Fathanan artinya cerdas dan pandai. Manusia perlu cerdas dan pandai. Bahkan, Allah SWT memuji orang-orang yang seperti ini. Firman Allah SWT:… Niscaya Allah akan meninggikan orang-orang yang beriman di antaramu dan orang-orang yang diberi ilmu pengetahuan beberapa derajat … (Al-Mujadilah [58]: 11)
Ilmu dibutuhkan dalam rangka beribadah dan memahami petunjuk Allah SWT dan Rasul-Nya. Hanya saja, ilmu itu haruslah bermanfaat, terutama untuk membangun masyarakat, bangsa, dan negara yang aman, damai, sejahtera, adil, dan beradab (baldatun thayyibatun wa rabbun ghafur).

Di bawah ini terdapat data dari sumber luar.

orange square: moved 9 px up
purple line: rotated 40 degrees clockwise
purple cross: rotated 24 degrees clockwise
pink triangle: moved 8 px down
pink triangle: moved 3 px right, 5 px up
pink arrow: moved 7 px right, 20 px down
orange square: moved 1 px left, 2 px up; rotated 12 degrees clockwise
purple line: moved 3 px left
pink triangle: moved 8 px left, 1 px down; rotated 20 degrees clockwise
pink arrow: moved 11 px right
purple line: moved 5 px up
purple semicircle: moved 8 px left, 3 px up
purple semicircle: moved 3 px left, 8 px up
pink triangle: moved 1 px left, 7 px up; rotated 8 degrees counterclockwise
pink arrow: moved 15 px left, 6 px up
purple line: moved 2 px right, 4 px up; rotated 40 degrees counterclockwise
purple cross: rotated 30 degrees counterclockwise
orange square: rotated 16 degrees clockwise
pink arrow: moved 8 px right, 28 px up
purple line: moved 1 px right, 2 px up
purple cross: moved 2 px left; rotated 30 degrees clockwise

Selanjutnya, untuk meneladani pribadi para Rasul, kaum Muslim saat ini harus berhadapan dengan dua hal utama. Pertama, segala jenis perang, baik perang pemikiran (al-ghazw al-fikry), fisik berupa ekspansi barat ke negeri-negeri Islam, maupun perang idiologi, terutama liberalisme yang begitu subur di negeri-negeri Islam.
Target utama liberalisme adalah meniadakan aturan yang bersumber dari agama. Intinya, mereka ingin kebebasan tanpa batas.
Hal utama kedua adalah kekuatan militer, finansial, jaringan informasi, dan kekuatan berbasis material lainnya.
Untuk mengatasi dua hal utama ini dan tampil sebagai pemenang, tak ada cara lain selain mengikuti jejak-jejak yang pernah ditinggalkan oleh para Rasul dahulu. Wallahu a’lam bish Shawab
(Akbar/Suara Hidayatullah)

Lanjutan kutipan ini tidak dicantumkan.